No pictures are in this entry - check October or September of previous years for the fotos for this topic. I posted this on Sunday on another internet forum, but I think it needs airing here too. Memory is a very important function that we are losing with the digital age and Twitter, FB, and other forums that mainly encourage us to only live in the immediate moment. Forgetting many indeed be the most dangerous thing that can happen to a person and a society.
But for me and my family, these events move to the back burners. It was on September 20 and October 4 of that same year of tumbling walls that my life tumbled down - my grandmother died on September 20 and my father on October 4. My grandmother had lived with my parents - my mother took care of her - for over seven years. I often played the piano while grandmother sat at the table and listened, almost going to sleep, and mother prepared the food for the family meal. So grandmother listened to Mozart, Chopin, Lizst, or Debussy from her grandson while her daughter prepared the meal. She often said she was the luckiest woman in the world.
About a year after their deaths I was back at the that same grand piano playing the same Debussy Ballade. Then I noticed my mother was gone for a long time. Thinking she might be sick, I went and saw she was in the bathroom. She was crying quite a bit, so sad because that piece reminded her of how we all were together with grandmother and my father eating together. All of those times had become memories.

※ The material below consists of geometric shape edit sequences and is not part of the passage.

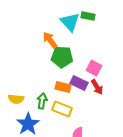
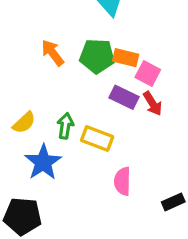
orange arrow: (50, 40) -> (53, 53), moved
orange rectangle: (63, 87) -> (126, 58), moved
yellow semicircle: (16, 99) -> (24, 123), turned -49

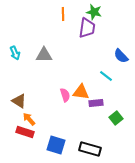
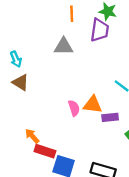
gray triangle: (44, 55) -> (64, 46), moved
brown triangle: (19, 101) -> (20, 82), moved
red rectangle: (25, 132) -> (45, 151), moved

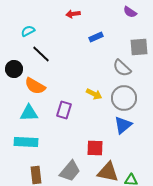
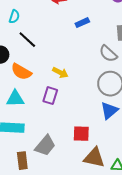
cyan semicircle: (28, 31) -> (14, 17), turned 136
yellow arrow: (94, 94) -> (60, 73), moved
gray trapezoid: (70, 171) -> (45, 146), moved

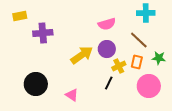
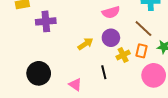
yellow arrow: (82, 55) -> (85, 44), size x0.7
black line: (109, 83) -> (104, 72), moved, turned -40

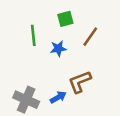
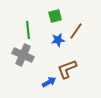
blue star: (58, 48) -> (58, 40), moved
gray cross: (26, 100) -> (23, 55), moved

And now my dear mother has rejoined them, and she gets to eat with them at God's table and listen to music much more beautiful than anything I could ever bang out on a piano.
But maybe I have found the real reason in Fall - everything falls - political walls, leaves on growing trees, and it would seem death and destruction can make life utterly bitter. But only a few months later Easter comes - really the most important holiday for Christians, because it reminds us of what seems impossible - that someone could really die and be buried, and then several days later really rise from the dead and walk around showing those who loved him the still present wounds in his body that would immediately tell you this person should be dead.
So for me, as each year goes by and I keep memories alive, I remember two important commands from God: do not be afraid, and be patient. What began at Easter is still continuing to unfold, if backstage, until someday the last wall will fall and death, the last enemy, will vanish forever.
1 Kommentar:
All good reminders Mark and thank you for sharing your personal journey with us. I find the patience thing most hard in my own life but the journey continues.